EPA scout plane on lookout for toxic chemicals at GOP convention
Agency teams with Army on airborne detection system deployed for high-profile events.
The massive effort to protect the GOP convention has meant bringing in special units from some surprising places -- including a scout plane belonging to the Environmental Protection Agency.
What's the EPA doing in the counter-terrorism business, let alone in the air? The answer is that a toxic chemical doesn't care whether it is released by terrorists or by accident, and that the best way to track such choking poisons is from high, high above.
Ten years ago, a chemical plant exploded outside of Sioux City, Iowa, killing four people and forcing the evacuation of 4,000 residents in a wide swath of Iowa and Nebraska. Hazardous-materials teams struggled to track the drifting cloud of ammonia without endangering themselves.
"We spent a lot of time running around in vehicles with handheld monitors, often running into the chemical," said Gary Brown, emergency management coordinator for Woodbury County, Iowa, which includes Sioux City.
One of Brown's helpers in 1994, EPA official Mark Thomas, recalled, "I said to myself: There's got to be a better way of doing this."
Two months later, he came across an Army program to build an airborne chemical detector.
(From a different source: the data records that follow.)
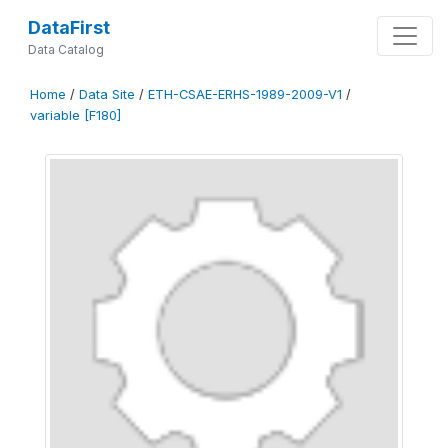
DataFirst
Data Catalog
Home
/
Data Site
/
ETH-CSAE-ERHS-1989-2009-V1
/
variable [F180]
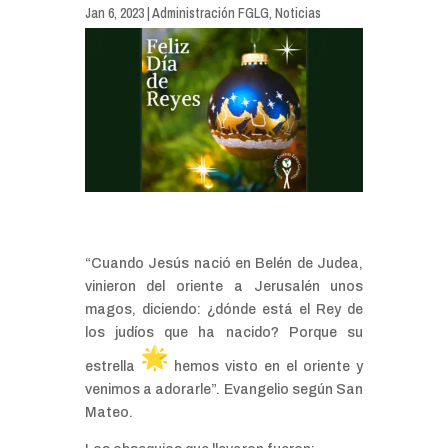
Jan 6, 2023
|
Administración FGLG
,
Noticias
“Cuando Jesús nació en Belén de Judea,
vinieron del oriente a Jerusalén unos
magos, diciendo: ¿dónde está el Rey de
los judíos que ha nacido? Porque su
estrella
hemos visto en el oriente y
venimos a adorarle”. Evangelio según San
Mateo.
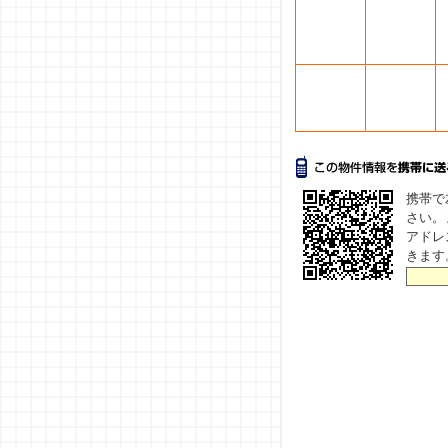
携帯で
さい。
アドレ
きます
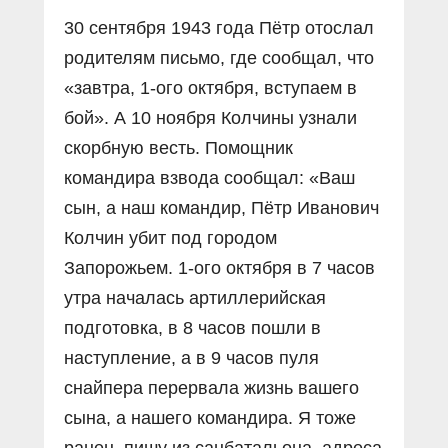
30 сентября 1943 года Пётр отослал
родителям письмо, где сообщал, что
«завтра, 1-ого октября, вступаем в
бой». А 10 ноября Колчины узнали
скорбную весть. Помощник
командира взвода сообщал: «Ваш
сын, а наш командир, Пётр Иванович
Колчин убит под городом
Запорожьем. 1-ого октября в 7 часов
утра началась артиллерийская
подготовка, в 8 часов пошли в
наступление, а в 9 часов пуля
снайпера перервала жизнь вашего
сына, а нашего командира. Я тоже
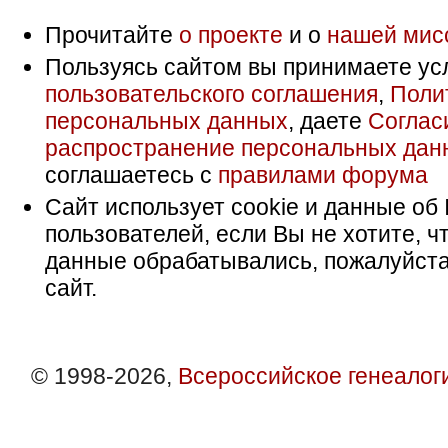
Прочитайте
о проекте
и о
нашей мис
Пользуясь сайтом вы принимаете ус
пользовательского соглашения
,
Поли
персональных данных
, даете
Соглас
распространение персональных дан
соглашаетесь с
правилами форума
Сайт использует cookie и данные об 
пользователей, если Вы не хотите, ч
данные обрабатывались, пожалуйста
сайт.
© 1998-2026,
Всероссийское генеалог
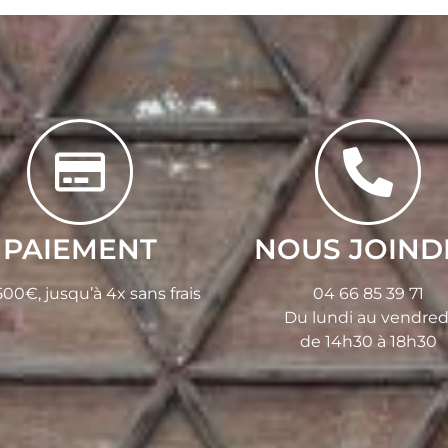
PAIEMENT
NOUS JOIND
00€, jusqu’à 4x sans frais
04 66 85 39 71
Du lundi au vendred
de 14h30 à 18h30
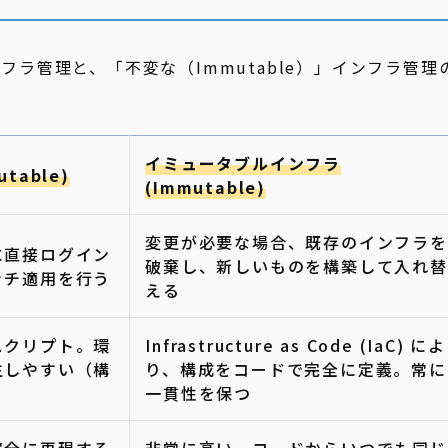
ンフラ管理と、「不変な（Immutable）」インフラ管理
イミュータブルインフラ
table)
(Immutable)
変更が必要な場合、既存のインフラを
に直接ログイン
破棄し、新しいものを構築して入れ替
ッチ適用を行う
える
スクリプト。環
Infrastructure as Code (IaC) によ
生しやすい（構
り、構成をコードで完全に定義。常に
一貫性を保つ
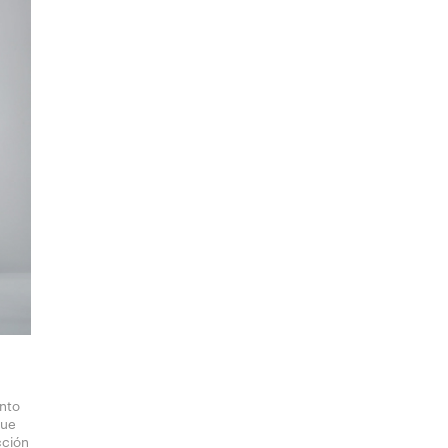
anto
que
cción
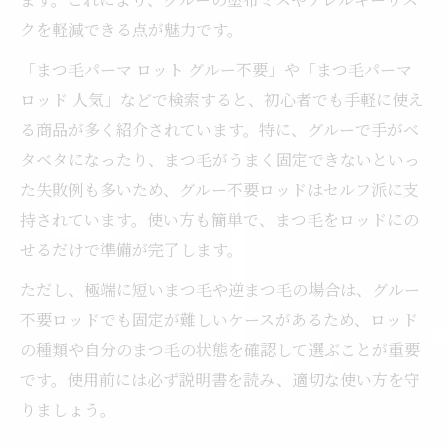
クを軽減できる点が魅力です。
「まつ毛パーマ ロット グルー不要」や「まつ毛パーマ
ロッド 人気」などで検索すると、初心者でも手軽に使え
る商品が多く紹介されています。特に、グルーで手がベ
タベタになったり、まつ毛がうまく固定できないといっ
た失敗例も多いため、グルー不要ロッドはセルフ派に支
持されています。使い方も簡単で、まつ毛をロッドにの
せるだけで準備が完了します。
ただし、極端に短いまつ毛や逆まつ毛の場合は、グルー
不要ロッドでも固定が難しいケースがあるため、ロッド
の種類や自分のまつ毛の状態を確認して選ぶことが重要
です。使用前には必ず説明書を読み、適切な使い方を守
りましょう。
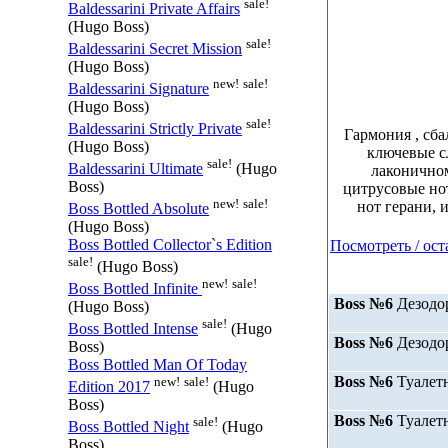
sale!
Baldessarini Private Affairs
(Hugo Boss)
sale!
Baldessarini Secret Mission
(Hugo Boss)
new!
sale!
Baldessarini Signature
(Hugo Boss)
sale!
Baldessarini Strictly Private
Гармония , сба
(Hugo Boss)
ключевые с
sale!
Baldessarini Ultimate
(Hugo
лаконично
Boss)
цитрусовые но
new!
sale!
нот герани, 
Boss Bottled Absolute
(Hugo Boss)
Boss Bottled Collector`s Edition
Посмотреть / ост
sale!
(Hugo Boss)
new!
sale!
Boss Bottled Infinite
Boss №6
Дезодор
(Hugo Boss)
sale!
Boss Bottled Intense
(Hugo
Boss №6
Дезодор
Boss)
Boss Bottled Man Of Today
Boss №6
Туалетн
new!
sale!
Edition 2017
(Hugo
Boss)
Boss №6
Туалетн
sale!
Boss Bottled Night
(Hugo
Boss)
With the Army providing the technology, Brown contributing the local users' perspective, and the EPA footing the bill -- about $500,000 a year -- Thomas put together a program called ASPECT (short for Airborne Spectral Photometric Environmental Collection Technology). Thomas is now the ASPECT director.
ASPECT's array of sensors and analysis software are mounted on a twin-propeller Aero Commander 680; the equipment allows the three-person crew to map the location of a toxic cloud and to determine its composition. The system can download data to a wide range of wireless networks but, if necessary, it can also parachute a special terminal to first responders on the ground.
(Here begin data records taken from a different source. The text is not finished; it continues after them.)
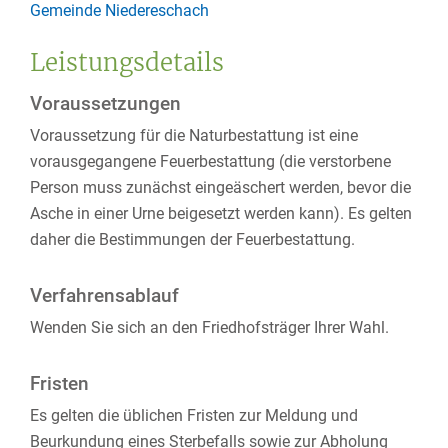
Gemeinde Niedereschach
Leistungsdetails
Voraussetzungen
Voraussetzung für die Naturbestattung ist eine
vorausgegangene Feuerbestattung (die verstorbene
Person muss zunächst eingeäschert werden, bevor die
Asche in einer Urne beigesetzt werden kann). Es gelten
daher die Bestimmungen der Feuerbestattung.
Verfahrensablauf
Wenden Sie sich an den Friedhofsträger Ihrer Wahl.
Fristen
Es gelten die üblichen Fristen zur Meldung und
Beurkundung eines Sterbefalls sowie zur Abholung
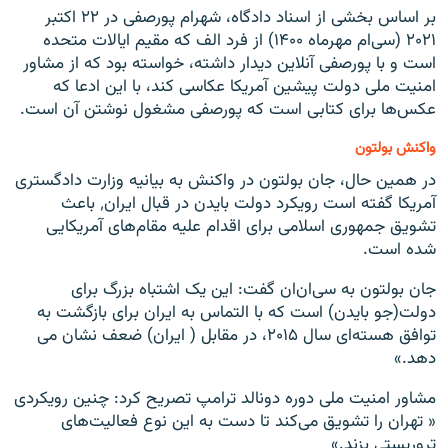
بر اساس بخشی از اسناد دادگاه، شهرام پورصفی در ۲۲ اکتبر
۲۰۲۱ (سی‌ام مهرماه ۱۴۰۰) از فرد الف که مقیم ایالات متحده
است و با پورصفی آنلاین دیدار داشته، خواسته بود که از مشاور
امنیت ملی دولت پیشین آمریکا عکاسی کند، با این ادعا که
عکس‌ها برای کتابی است که پورصفی مشغول نوشتن آن است.
واکنش بولتون
در همین حال، جان بولتون در واکنش به بیانیه وزارت دادگستری
آمریکا گفته است رویکرد دولت بایدن در قبال ایران٬ باعث
تشویق جمهوری اسلامی برای اقدام علیه مقام‌های آمریکایی
شده است.
جان بولتون به سی‌ان‌ان گفت: این یک اشتباه بزرگ برای
دولت(جو بایدن) است که با التماس به ایران برای بازگشت به
توافق هسته‌ای سال ۲۰۱۵، در مقابل ( ایران) ضعف نشان می
دهد.»
مشاور امنیت ملی دوره دونالد ترامپ تصریح کرد: چنین رویکردی
« تهران را تشویق می‌کند تا دست به این نوع فعالیت‌های
تروریستی بزند.»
Since ASPECT became operational in April 2001, it has been deployed 36 times, on missions ranging from a chlorine-spilling train derailment near San Antonio, to the 2002 Olympic Games, to the crash of the space shuttle Columbia (with its release of toxic fuel). Normally based outside of Dallas, the aircraft has been sent to both of this year's political conventions. It is currently standing by at an area airfield near New York City; Thomas asked that the location not be disclosed.
While he obviously hopes there will be no need for ASPECT at the convention, Thomas also hopes that the mission will garner attention -- and funding -- for the next phase of the program: equipping five more aircraft to provide rapid-response coverage for chemical accidents or attacks anywhere in the country.